This is a French article translated into English for Majicat.The
magazine was called 'Rock and Folk' from February 1976. This article
comes courtesy of Jennifer Perez, and once again a big thank you
to Michael Valenzuela for translating this wonderful article for
us into English.
~Cat~
Boy in the Wind
Does Cat Steven's audience
like rock? Does the rock audience like Cat Stevens? If the answer is no, then this article
has nothing to do here.
A wisp of voice rises,
softly suspended by the lost notes of a grand piano. And it's just as well that with the
Palais du Sport crammed full like no one has seen before, the crowd respects a strange
silence, identical to what distinguishes a classical concert. Tossed among the human
waves, it is difficult to catch sight of the scene other than by flashes; meanwhile,
gliding among the clusters of girls who all look like they're in a state of celestial
bliss. One catches a glimpse of a fragile young man perched on a white platform advancing
toward the audience: Cat Stevens.
Scanning the eyes of the
audience, one quickly realizes that you're not dealing with the kind of crowd that makes
up the Parisian rock concerts. In the eyes of rock fans elsewhere, Cat Stevens is
definitely discredited. Since a sad thing called "Lady D'Arbanville", and the
album "Tea for the Tillerman", he seemed like an artist of international
popularity where the songs scarcely made up nothing more than music of mass consumption.
One album follows another, Stevens doesn't care. He has his own audience that reveres him:
high school students, a little awkward, who stare without being able to remove their gaze
from him. An audience, a bit anonymous, who scarcely love rock music and all the harshness
and violence it carries with it, but who seem to look for something else....maybe
tenderness.
Cat Stevens is on a
European tour which hasn't happened for many months. Last year the man had even entirely
disappeared. For reasons that pushed him to return, Cat Stevens explains further. The
worry of not plunging into oblivion as with a very keen sense of business partially
justifies this multi-millionaire's coming out of retirement. A new album is published
throughout the world ("Numbers") which he needs to promote. Professionalism.

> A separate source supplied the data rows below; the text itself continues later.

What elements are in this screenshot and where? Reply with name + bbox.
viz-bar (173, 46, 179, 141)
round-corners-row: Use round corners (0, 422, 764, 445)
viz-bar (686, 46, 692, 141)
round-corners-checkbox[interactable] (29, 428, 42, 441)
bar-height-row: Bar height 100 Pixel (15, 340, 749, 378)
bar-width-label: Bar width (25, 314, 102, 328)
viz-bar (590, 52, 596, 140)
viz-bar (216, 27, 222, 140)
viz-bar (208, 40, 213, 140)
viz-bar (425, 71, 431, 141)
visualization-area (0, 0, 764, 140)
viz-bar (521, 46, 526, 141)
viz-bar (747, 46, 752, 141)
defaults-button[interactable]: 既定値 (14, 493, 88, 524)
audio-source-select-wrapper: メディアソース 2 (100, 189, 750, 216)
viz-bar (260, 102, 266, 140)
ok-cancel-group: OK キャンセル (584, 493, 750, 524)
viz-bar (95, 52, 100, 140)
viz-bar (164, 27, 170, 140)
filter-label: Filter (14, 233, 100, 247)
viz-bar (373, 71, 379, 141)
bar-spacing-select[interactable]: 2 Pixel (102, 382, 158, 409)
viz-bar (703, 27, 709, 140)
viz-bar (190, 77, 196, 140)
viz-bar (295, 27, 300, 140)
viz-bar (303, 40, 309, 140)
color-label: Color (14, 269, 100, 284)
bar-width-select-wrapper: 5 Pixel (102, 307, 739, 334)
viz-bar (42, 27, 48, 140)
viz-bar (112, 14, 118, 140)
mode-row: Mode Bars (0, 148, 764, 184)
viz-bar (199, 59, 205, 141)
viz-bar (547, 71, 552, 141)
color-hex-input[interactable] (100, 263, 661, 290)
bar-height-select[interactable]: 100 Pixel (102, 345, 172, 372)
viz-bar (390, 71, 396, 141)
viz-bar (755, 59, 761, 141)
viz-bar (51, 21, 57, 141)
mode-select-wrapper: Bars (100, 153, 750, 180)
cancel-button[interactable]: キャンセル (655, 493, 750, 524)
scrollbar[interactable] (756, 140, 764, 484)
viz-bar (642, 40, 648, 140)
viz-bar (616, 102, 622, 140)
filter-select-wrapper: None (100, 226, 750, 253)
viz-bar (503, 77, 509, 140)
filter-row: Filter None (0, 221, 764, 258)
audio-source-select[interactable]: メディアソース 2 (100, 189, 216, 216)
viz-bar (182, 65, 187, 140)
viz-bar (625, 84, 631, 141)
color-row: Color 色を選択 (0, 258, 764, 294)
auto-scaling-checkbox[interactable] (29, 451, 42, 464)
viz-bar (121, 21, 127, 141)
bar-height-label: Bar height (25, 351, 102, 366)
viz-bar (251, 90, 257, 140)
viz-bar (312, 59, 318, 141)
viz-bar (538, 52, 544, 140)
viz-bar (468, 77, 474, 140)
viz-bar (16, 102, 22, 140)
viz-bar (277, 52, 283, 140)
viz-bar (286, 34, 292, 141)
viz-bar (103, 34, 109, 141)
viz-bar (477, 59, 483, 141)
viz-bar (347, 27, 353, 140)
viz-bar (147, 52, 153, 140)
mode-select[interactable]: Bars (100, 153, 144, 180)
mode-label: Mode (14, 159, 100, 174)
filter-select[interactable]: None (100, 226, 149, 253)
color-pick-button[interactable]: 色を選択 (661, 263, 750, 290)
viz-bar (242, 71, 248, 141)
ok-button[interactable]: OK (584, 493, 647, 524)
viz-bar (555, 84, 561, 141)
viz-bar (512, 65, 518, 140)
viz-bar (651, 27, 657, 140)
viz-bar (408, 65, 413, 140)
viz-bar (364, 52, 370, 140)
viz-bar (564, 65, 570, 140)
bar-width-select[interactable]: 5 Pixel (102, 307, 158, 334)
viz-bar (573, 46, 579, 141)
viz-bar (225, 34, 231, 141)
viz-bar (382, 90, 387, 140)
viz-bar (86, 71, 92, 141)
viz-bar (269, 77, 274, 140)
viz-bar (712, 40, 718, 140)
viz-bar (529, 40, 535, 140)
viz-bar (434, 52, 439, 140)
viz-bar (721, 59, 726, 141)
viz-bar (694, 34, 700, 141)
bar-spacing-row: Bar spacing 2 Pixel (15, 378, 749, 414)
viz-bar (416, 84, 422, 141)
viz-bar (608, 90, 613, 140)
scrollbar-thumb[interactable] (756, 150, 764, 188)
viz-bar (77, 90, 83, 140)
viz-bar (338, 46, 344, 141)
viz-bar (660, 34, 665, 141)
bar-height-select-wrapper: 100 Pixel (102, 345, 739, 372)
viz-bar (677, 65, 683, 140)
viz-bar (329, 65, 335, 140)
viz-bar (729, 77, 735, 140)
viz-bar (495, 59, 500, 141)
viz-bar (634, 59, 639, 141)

The concert is divided into
two parts, the first being dedicated primarily to "Numbers", and the second to
"oldies". When Cat Stevens sings, it's the mass. When he stops, it's a frenzy.

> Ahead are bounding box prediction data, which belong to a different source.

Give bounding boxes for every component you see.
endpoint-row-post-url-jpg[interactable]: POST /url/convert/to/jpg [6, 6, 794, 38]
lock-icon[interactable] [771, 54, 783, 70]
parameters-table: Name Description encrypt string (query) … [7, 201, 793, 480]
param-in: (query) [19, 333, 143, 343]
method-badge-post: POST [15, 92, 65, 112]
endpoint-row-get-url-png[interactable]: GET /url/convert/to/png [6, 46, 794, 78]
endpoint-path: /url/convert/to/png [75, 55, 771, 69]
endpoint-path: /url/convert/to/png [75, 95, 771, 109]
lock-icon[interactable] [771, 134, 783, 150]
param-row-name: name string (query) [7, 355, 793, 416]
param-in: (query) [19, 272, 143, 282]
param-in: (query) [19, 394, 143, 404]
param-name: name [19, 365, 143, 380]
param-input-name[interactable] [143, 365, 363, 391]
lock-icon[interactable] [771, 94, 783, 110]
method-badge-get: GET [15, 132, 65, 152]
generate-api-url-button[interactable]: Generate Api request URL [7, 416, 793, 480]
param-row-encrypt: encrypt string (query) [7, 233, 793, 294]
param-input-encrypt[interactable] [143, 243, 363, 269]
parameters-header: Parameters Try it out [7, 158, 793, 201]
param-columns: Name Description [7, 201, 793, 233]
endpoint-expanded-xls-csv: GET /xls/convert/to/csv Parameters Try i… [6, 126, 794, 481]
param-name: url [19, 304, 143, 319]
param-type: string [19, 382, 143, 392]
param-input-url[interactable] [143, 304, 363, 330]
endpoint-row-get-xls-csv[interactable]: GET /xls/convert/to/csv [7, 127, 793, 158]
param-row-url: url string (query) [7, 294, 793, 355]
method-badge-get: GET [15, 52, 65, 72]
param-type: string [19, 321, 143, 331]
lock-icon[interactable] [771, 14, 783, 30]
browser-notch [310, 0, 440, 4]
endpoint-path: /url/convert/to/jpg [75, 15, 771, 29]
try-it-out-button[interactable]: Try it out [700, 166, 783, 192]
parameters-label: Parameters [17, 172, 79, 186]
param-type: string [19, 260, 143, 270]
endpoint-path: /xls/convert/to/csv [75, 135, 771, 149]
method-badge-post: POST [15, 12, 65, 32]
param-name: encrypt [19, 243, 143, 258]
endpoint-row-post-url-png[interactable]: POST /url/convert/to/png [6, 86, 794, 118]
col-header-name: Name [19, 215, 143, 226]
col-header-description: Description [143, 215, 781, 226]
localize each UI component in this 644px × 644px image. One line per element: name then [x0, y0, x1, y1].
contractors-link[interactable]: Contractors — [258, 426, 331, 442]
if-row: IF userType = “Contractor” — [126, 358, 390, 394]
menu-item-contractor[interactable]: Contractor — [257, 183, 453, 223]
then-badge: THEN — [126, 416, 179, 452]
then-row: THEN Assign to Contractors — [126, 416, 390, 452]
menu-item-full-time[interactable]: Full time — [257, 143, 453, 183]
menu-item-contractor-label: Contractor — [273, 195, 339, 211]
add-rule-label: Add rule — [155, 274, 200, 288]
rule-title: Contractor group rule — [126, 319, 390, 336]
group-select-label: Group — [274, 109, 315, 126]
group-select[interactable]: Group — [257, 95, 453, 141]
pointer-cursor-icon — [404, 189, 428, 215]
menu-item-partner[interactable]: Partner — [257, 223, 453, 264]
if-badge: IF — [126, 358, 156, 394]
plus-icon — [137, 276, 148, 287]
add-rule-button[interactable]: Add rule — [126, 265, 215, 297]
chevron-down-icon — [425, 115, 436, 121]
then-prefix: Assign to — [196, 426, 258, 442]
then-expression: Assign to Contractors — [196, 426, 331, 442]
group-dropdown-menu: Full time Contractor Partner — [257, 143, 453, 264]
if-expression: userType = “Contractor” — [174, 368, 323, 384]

The audience "plebiscites" the songs it knows best (the hits) and replies in
chorus with the singer and orchestra. And the fourteen or fifteen year old girl who shouts
in front of me makes me think of Marylou, with her braids and her cheap jewelry. How long
has she dreamed of this concert, leafing through her magazines alone in her room? The
following day, Cat Stevens opened his door to "Rock & Folk" for an exclusive
interview.
Hidden side
Benoit Feller: You retired
from the scene for a year. Why?
Cat Stevens: For reasons a
bit similar to what drives many others to act in this way in this business: I was tired. I
had enough. Not physically, but mentally: always the same life, the same tours, the same
circuits, the same people, the same universe. A break was absolutely necessary. Then I
left for Brazil, a country I already knew. I rented a house, clinging between the
mountains and the sea, and for three months I wrote my new album. Peace and tranquillity
were necessary for me, I found them there. I began to feel much better. As a result, I
went to Quebec to record what I had conceived, another three months in an incredible
studio, endowed with a view of one of the most beautiful lakes I've ever seen. While I was
at it, I devoted the following three months to mixing the ensemble, and the last three
months to designing the record sleeve and to putting the finishing touches to my work. I
took my time. Then here I am on a European tour to promote the album. And don't you
believe that I'm bored, that it's just a simple operation of marketing. The tours, that's
life, the people, I love that. But not for a length of time.
BF - This need that you
felt to retire, does it correspond to a profound weariness of your own music? To a need to
sing something else, to slip into new tracks? Your album "Numbers" is more
elaborate than the preceding ones, and especially the backing group that accompanies you
has never been present before, nor so expanded.
CS - Musical and human
evolution goes in pairs. I'm not telling you anything new in saying that Brazil is the
country of rhythm. Of rhythms. I spent that year away to listen to different types of
South American music. Some specialists except a few Europeans know the treasure of
Brazilian music, its wealth, its productivity. Slowly I assimilated what I heard. I also
like traditional Spanish music. And, while I was at it, I was introduced to the drum kit.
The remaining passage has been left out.